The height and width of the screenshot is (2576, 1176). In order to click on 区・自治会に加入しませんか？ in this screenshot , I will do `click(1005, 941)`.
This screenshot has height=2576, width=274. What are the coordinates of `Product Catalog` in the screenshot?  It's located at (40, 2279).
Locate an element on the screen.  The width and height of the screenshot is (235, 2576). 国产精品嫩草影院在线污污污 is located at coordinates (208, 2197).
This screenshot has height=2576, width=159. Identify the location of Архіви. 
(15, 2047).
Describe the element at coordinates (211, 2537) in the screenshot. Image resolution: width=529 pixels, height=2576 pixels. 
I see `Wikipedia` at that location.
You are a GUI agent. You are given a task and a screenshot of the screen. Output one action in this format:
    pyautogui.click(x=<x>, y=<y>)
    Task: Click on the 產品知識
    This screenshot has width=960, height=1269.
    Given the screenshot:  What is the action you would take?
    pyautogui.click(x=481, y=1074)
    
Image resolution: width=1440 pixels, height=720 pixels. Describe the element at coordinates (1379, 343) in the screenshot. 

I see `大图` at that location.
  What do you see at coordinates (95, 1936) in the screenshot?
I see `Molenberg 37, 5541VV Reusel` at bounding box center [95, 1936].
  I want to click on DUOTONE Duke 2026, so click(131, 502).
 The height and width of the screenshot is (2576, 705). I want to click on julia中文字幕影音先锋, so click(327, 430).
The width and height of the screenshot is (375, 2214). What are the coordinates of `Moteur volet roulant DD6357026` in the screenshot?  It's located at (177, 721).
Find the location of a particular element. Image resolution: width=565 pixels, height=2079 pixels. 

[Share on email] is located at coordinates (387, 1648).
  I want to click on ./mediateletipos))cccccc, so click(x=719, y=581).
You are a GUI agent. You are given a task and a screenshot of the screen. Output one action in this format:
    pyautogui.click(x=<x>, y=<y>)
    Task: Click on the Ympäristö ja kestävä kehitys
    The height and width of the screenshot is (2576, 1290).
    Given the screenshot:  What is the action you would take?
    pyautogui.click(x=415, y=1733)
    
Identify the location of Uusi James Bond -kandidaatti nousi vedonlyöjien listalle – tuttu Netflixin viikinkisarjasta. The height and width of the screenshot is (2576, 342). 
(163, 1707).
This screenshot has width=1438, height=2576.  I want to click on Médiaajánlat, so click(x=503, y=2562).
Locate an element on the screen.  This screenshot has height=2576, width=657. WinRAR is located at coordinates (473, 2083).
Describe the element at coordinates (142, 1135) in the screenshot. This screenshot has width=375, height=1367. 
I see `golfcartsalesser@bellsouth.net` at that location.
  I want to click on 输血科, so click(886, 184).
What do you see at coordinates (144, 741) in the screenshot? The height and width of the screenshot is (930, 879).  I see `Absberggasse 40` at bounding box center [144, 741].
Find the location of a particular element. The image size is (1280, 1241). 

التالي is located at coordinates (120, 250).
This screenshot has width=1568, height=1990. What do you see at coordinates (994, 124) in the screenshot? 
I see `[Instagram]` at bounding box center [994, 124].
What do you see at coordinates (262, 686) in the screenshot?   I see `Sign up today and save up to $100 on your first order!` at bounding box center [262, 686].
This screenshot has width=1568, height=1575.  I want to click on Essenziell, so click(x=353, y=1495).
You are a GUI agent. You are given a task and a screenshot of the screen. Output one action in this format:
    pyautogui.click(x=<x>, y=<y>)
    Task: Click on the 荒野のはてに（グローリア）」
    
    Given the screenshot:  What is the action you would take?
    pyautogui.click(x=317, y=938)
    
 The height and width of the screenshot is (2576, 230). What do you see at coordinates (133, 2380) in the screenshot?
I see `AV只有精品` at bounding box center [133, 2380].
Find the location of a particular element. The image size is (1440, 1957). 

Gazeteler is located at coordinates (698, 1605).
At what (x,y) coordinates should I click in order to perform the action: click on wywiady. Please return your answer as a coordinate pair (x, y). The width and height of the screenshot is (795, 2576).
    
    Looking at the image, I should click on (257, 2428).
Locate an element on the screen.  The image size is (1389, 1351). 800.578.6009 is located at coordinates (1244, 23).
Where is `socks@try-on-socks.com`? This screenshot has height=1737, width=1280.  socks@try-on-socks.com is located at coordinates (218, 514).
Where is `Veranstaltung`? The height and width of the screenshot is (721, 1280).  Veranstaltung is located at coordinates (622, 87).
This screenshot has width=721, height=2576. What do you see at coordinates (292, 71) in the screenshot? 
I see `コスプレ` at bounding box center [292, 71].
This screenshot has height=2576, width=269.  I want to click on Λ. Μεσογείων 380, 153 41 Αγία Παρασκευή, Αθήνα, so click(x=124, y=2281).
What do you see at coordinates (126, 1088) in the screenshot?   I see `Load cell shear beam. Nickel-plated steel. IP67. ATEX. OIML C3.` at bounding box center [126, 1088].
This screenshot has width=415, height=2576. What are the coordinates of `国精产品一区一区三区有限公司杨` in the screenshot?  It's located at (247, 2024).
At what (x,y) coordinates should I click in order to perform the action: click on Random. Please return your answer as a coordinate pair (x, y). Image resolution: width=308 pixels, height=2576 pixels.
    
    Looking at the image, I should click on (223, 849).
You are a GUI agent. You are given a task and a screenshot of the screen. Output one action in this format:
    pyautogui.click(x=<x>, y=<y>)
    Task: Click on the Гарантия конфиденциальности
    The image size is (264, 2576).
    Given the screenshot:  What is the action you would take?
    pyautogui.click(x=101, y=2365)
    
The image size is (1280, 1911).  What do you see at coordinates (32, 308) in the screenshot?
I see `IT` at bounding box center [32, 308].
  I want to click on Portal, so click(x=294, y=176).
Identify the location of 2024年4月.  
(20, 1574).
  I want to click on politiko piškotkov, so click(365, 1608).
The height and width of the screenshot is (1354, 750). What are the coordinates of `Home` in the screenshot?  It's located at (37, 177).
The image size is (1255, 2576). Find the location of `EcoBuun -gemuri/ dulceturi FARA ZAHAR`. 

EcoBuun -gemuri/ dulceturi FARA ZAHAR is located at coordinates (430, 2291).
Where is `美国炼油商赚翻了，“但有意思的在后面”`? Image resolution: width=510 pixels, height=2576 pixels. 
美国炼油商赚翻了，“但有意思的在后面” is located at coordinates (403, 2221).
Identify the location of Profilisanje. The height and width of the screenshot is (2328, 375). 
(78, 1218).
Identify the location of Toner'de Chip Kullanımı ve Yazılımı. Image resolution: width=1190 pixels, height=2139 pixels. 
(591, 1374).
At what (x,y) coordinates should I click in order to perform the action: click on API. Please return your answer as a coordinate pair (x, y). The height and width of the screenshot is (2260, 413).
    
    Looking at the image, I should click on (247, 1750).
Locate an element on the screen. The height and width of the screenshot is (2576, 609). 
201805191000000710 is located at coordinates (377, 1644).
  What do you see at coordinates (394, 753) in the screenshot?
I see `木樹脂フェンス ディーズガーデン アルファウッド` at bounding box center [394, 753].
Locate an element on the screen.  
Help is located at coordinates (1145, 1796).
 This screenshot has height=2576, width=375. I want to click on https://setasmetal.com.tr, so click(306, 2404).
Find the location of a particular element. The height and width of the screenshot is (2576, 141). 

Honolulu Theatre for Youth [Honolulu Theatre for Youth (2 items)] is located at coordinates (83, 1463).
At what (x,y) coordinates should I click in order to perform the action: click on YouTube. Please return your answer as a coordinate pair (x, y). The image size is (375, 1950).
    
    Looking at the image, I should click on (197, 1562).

> _Exercise details_:
From the line with "width=510 pixels, height=2576 pixels." to the end of the listing above, set down every line exactly as it appears, both ends included.

> _Exercise response_:
Where is `美国炼油商赚翻了，“但有意思的在后面”`? Image resolution: width=510 pixels, height=2576 pixels. 
美国炼油商赚翻了，“但有意思的在后面” is located at coordinates (403, 2221).
Identify the location of Profilisanje. The height and width of the screenshot is (2328, 375). 
(78, 1218).
Identify the location of Toner'de Chip Kullanımı ve Yazılımı. Image resolution: width=1190 pixels, height=2139 pixels. 
(591, 1374).
At what (x,y) coordinates should I click in order to perform the action: click on API. Please return your answer as a coordinate pair (x, y). The height and width of the screenshot is (2260, 413).
    
    Looking at the image, I should click on (247, 1750).
Locate an element on the screen. The height and width of the screenshot is (2576, 609). 
201805191000000710 is located at coordinates (377, 1644).
  What do you see at coordinates (394, 753) in the screenshot?
I see `木樹脂フェンス ディーズガーデン アルファウッド` at bounding box center [394, 753].
Locate an element on the screen.  
Help is located at coordinates (1145, 1796).
 This screenshot has height=2576, width=375. I want to click on https://setasmetal.com.tr, so click(306, 2404).
Find the location of a particular element. The height and width of the screenshot is (2576, 141). 

Honolulu Theatre for Youth [Honolulu Theatre for Youth (2 items)] is located at coordinates (83, 1463).
At what (x,y) coordinates should I click in order to perform the action: click on YouTube. Please return your answer as a coordinate pair (x, y). The image size is (375, 1950).
    
    Looking at the image, I should click on (197, 1562).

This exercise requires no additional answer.